Wednesday, 2 May 2018

Do gases weigh anything?

This week in Science, we have investigated whether or not gas weighs anything.  Some of us thought that because gas was invisible that it wouldn't have any weight to it, others thought that because it is a type of matter that it must have a weight.

To test our scientific reasoning, we got a range of fizzy drinks, in cans, which we compared before and after they were shaken.

We had a few issues to address first:

  1. Would the balance scales pick up any tiny changes in weight?
  2. Would the weight of the can change if it was closed, and the gas couldn't escape?
  3. How would we be able to compare the weight before and after shaking, if we were just using balance scales?
We had to make sure our balance scales were balanced and ready for accurate measuring. We also decided to test the cans closed and opened; this way we could see if the gas escaping had an impact on the weight of the can. We used a control can, which had a sticker and had to stay the same, and this way we could compare the shaken can to the control can.

  • balance scales
  • a variety of fizzy drinks in cans x 2 of each


First of all, we set the scales up and made sure they were balanced, and then we weighed the cans to check they were the same.

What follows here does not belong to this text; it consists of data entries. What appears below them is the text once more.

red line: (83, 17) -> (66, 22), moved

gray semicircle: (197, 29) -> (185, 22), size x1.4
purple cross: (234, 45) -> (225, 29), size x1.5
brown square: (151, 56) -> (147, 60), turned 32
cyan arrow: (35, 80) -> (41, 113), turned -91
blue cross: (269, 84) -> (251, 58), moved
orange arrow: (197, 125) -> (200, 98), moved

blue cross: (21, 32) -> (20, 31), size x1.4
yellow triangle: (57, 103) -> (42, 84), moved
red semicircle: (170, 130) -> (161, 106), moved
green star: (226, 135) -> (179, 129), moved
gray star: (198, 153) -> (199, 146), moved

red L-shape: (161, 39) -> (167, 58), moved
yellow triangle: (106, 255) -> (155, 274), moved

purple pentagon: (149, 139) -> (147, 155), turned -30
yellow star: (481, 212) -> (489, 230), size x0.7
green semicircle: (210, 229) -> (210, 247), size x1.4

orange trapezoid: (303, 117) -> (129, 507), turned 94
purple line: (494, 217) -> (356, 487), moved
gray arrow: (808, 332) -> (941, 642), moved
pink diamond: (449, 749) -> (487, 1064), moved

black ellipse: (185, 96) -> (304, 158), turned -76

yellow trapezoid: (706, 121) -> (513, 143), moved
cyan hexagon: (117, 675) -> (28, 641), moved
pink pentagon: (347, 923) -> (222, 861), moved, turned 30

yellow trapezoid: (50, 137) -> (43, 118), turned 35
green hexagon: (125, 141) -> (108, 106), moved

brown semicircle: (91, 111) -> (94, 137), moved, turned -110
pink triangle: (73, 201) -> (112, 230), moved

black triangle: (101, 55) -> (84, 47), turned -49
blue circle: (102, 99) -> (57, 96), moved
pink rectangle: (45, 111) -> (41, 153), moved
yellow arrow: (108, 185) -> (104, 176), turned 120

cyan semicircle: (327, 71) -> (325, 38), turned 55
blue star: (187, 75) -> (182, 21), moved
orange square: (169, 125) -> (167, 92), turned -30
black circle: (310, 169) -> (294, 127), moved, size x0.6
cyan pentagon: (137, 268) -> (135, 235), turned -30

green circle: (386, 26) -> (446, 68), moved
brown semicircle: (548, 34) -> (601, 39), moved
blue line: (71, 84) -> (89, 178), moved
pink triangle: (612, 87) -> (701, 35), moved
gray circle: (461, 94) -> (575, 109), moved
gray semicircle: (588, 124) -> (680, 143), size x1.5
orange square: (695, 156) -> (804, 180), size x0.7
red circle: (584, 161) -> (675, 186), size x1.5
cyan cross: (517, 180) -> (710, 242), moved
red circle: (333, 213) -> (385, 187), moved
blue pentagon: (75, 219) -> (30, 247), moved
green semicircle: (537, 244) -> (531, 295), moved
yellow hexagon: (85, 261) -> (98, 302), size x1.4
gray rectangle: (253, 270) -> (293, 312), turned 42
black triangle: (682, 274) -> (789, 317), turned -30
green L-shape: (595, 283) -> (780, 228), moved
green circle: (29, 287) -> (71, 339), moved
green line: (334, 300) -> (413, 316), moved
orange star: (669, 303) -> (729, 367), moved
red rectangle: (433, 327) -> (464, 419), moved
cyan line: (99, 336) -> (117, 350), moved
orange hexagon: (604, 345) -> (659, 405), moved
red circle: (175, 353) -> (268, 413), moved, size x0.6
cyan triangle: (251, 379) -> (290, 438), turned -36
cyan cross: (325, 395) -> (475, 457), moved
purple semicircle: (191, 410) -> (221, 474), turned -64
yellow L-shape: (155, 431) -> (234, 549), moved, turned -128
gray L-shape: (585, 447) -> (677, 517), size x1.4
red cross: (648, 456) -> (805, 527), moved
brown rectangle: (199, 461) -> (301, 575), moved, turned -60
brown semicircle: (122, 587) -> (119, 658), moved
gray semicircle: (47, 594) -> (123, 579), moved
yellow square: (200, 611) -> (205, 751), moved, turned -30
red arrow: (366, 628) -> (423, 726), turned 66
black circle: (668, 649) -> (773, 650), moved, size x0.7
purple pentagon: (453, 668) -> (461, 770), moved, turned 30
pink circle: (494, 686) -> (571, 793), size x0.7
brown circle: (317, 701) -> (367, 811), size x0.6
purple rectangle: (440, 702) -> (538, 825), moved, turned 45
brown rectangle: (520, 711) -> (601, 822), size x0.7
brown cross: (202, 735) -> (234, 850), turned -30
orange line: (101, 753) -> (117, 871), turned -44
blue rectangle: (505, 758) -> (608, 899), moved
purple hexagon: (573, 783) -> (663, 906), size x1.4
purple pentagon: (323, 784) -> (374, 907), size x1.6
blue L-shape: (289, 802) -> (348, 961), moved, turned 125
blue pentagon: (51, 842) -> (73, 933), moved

After that, we shook one of the cans, and then we remeasured and compared both cans again, using the balance scale.

Immediately, we removed the can and shook it again. We repeated our measuring and recorded our results.

Finally, we opened the can, very slightly, so that some of the gasses would escape. We then swirled the cans to release more of the gas. As we did this, we listened and could hear the gas coming out of the can. We measured again and took our final notes.


We found that the can which had been shaken, weighed less at the end of the experiment. This proves that gas has weight because as it escaped from the can, the can became lighter.